Provided entries Start Marker

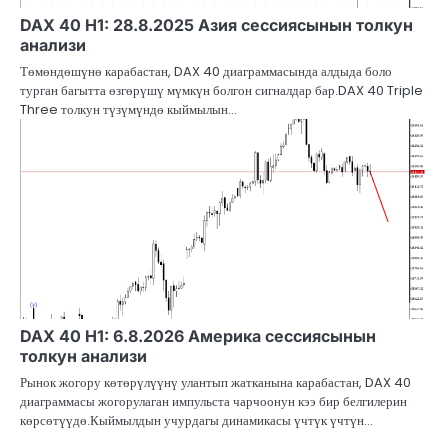
DAX 40 H1: 28.8.2025 Азия сессиясынын толкун
анализи
Төмөндөшүнө карабастан, DAX 40 диаграммасында алдыда боло
турган багытта өзгөрүшү мүмкүн болгон сигналдар бар.DAX 40 Triple
Three толкун түзүмүндө кыймылын…
DAX 40 H1: 6.8.2026 Америка сессиясынын
толкун анализи
Рынок жогору көтөрүлүүнү улантып жатканына карабастан, DAX 40
диаграммасы жогорулаган импульста чарчоонун кээ бир белгилерин
көрсөтүүдө.Кыймылдын учурдагы динамикасы үчтүк үчтүн…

Provided entries End Marker

**Activity**
Give back exactly the lines running from the line that has "DAX 40 H1: 6.8.2026 Америка сессиясынын" to the end of the entries above.

**Expected answer**
DAX 40 H1: 6.8.2026 Америка сессиясынын
толкун анализи
Рынок жогору көтөрүлүүнү улантып жатканына карабастан, DAX 40
диаграммасы жогорулаган импульста чарчоонун кээ бир белгилерин
көрсөтүүдө.Кыймылдын учурдагы динамикасы үчтүк үчтүн…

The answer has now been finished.